Environmental, social, human rights, and a variety of other topics will be discussed by a number of experts as the California State University, Stanislaus Council for Sustainable Futures hosts the Great Central Valley Bioneers Conference on October 19-21.
CSU Stanislaus will be one of 19 sites all over the nation participating in the first annual satellite broadcast during the three-day conference. Daily satellite broadcast sessions from conference headquarters in San Rafael are scheduled for 9 a.m. to 1 p.m. in Room 167 of Demergasso-Bava Hall.
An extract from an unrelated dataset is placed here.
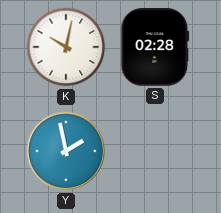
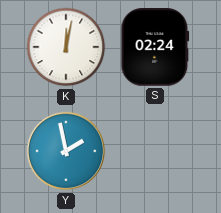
K: 10:02 -> 12:02
S: 02:28 -> 02:24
Cost of the three-day program is $20. Advance reservations and information are available by e-mail at: firstname.lastname@example.org or by calling CSU Stanislaus Assistant Professor of Politics and Public Administration David Colnic at (209) 667-3520.
Highlighting the CSU Stanislaus program will be a 5:30 p.m. presentation on Friday, October 19 by featured speaker Gerald Haslam, an author and retired Sonoma State University English Professor who will read from his work focusing on the Central Valley. A native of the San Joaquin Valley, Haslam celebrates California's rural and small town areas, its poor, and working class people of all colors to explore the human condition in his writing.
Other speakers on the opening-day October 19 sessions are Meg Gonzales, Director of Outreach Education for the Central Valley Tuolumne River Trust, and Lynn Hansen, a retired Modesto Junior College biological sciences instructor. They will address the topic "Reading, Writing & Restoration: The Educational Value of Teaching Rivers."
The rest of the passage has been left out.